During the COVID-19 pandemic he left Tokyo for his family home in Kitamoto, keeping up his swim training in a vinyl "home pool" measuring three metres by two, tethered with a rubber tube; he had bought the pool after seeing Daiya Seto's posts on Instagram. In November 2020 Kenji Niner won the national championships on his debut, denying Hojo a third consecutive title; Hojo finished second. Hojo sought selection for the Tokyo Olympics, but the two men's places went to Niner and Makoto Odakura.

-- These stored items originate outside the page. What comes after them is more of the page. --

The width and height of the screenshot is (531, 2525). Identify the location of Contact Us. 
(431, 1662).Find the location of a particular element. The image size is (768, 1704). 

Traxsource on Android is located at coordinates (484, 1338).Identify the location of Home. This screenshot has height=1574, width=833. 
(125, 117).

===World Cup breakthrough (2022–2024)===
On 26 March 2022 he won the Europe Triathlon Cup race in Quarteira, Portugal. On 5 August 2023 he won the World Triathlon Cup race in Yeongdo, South Korea, the first victory by a Japanese man in the series since Hirokatsu Tayama in 2007; the most recent Japanese winner before him had been Ai Ueda in 2019. Later that month he placed 20th at the Paris Olympic test event, the best-placed Japanese man, saying he had been targeting a top-three finish and the result "wasn't good enough". At the 2022 Asian Games, held in Hangzhou in the autumn of 2023, he combined with Niner, Yuko Takahashi and Yuka Sato to win the mixed relay gold, Japan's third consecutive victory in the event. He was not selected for the Paris Olympics either, saying he would carry the frustration "for the rest of [his] life". From August 2024 he trained under a foreign coach. In November he finished sixth at the World Triathlon Cup in Miyazaki in 54:29, and a week later won the Japan Championships for the third time, taking the Odaiba race in 1:46:44, 48 seconds clear of the runner-up.

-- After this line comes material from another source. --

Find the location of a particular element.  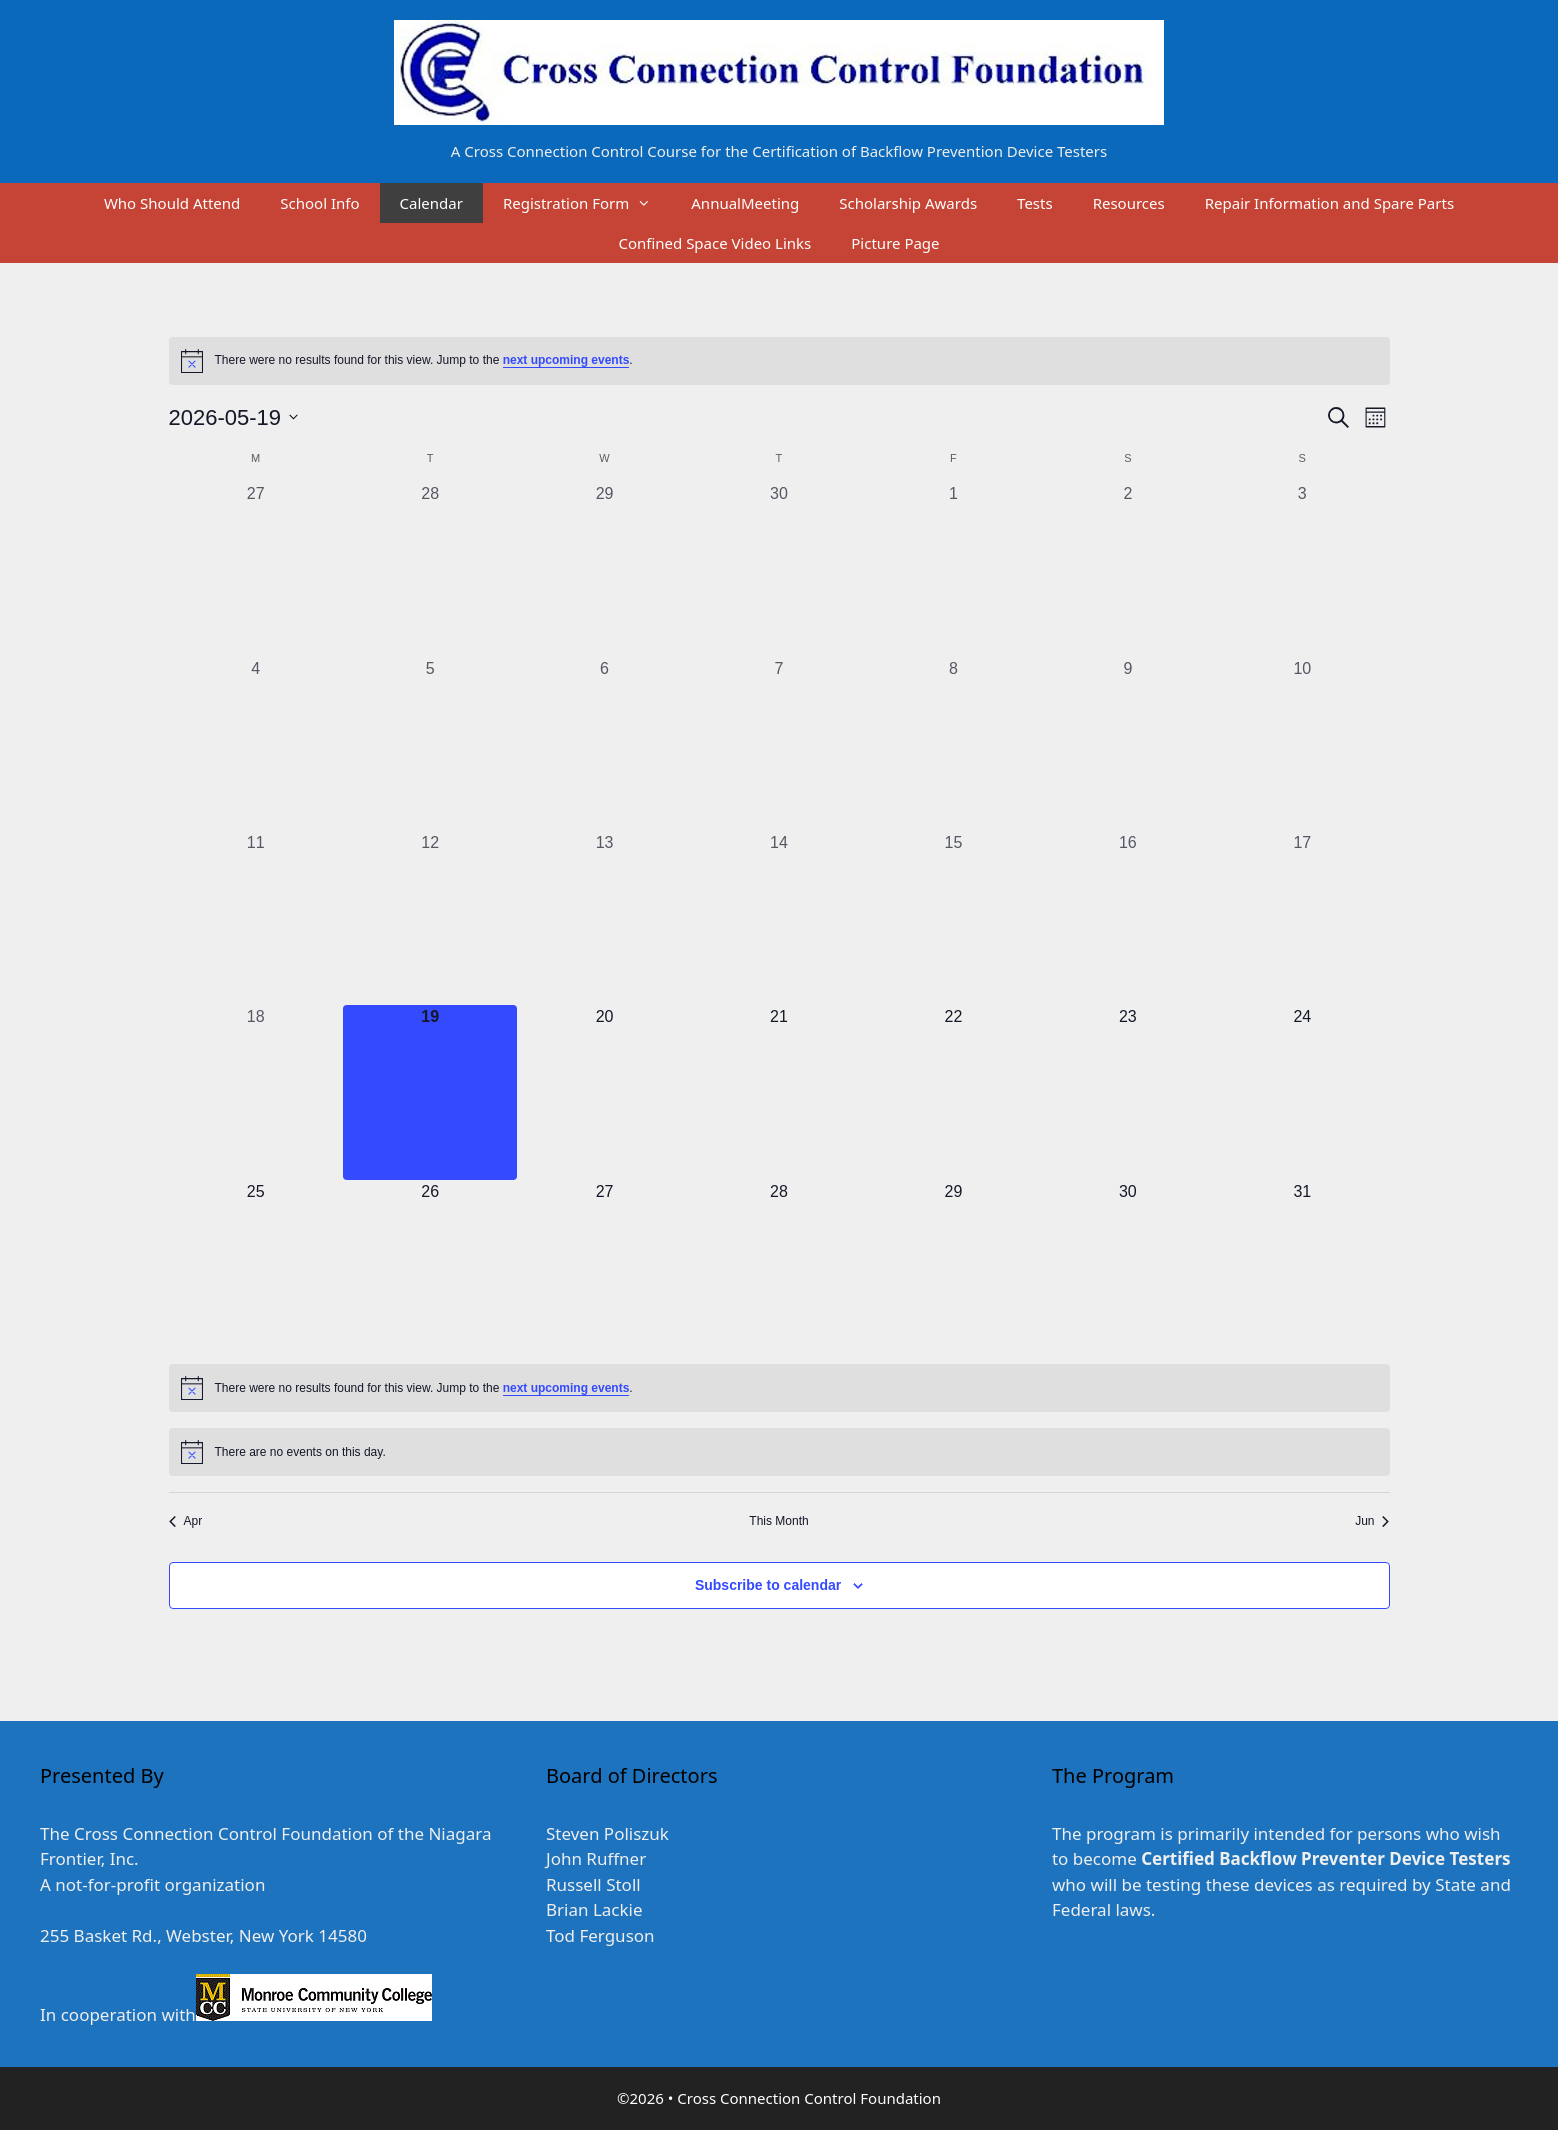

Apr [Previous month, Apr] is located at coordinates (186, 1521).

===Asian champion (2025–present)===
He began the 2025 season by winning the Asia Triathlon Sprint Championships in Hong Kong on 5 April. At the end of August he won the elite men's title at the Asian Triathlon Championships in Istanbul, finishing in 1:47:32, eleven seconds ahead of Xirui Zhang of China. On 20 September 2026, at the 2026 Asian Games in Aichi–Nagoya, Hojo won the men's individual triathlon on a temporary course at Gamagōri in 52:56, nine seconds ahead of China's Zhang Xirui; Kazakhstan's Arlan Zhanabay finished third, a further six seconds back. It was the first gold medal of the Games and the first medal for the Japanese team.

On the same course exactly a year earlier, he had won the 2025 Asia Triathlon Cup race in 52:22, two seconds ahead of New Zealand's Saxon Morgan. The Games race was held over the sprint distance: a 750-metre swim, a 20 km bike ride and a 5 km run. Hojo left the water in fourth place and completed the bike leg in fifth before taking the lead early in the run, covering the final five kilometres in 15:06. The victory was Japan's fifth consecutive men's individual Asian Games title and earned Japan a quota place for the triathlon at the 2028 Summer Olympics in Los Angeles. Afterwards Hojo said triathlon is "not very well known in Japan", described taking the host nation's first gold as an opportunity for the sport, and said he was "truly happy" to have seen the race through.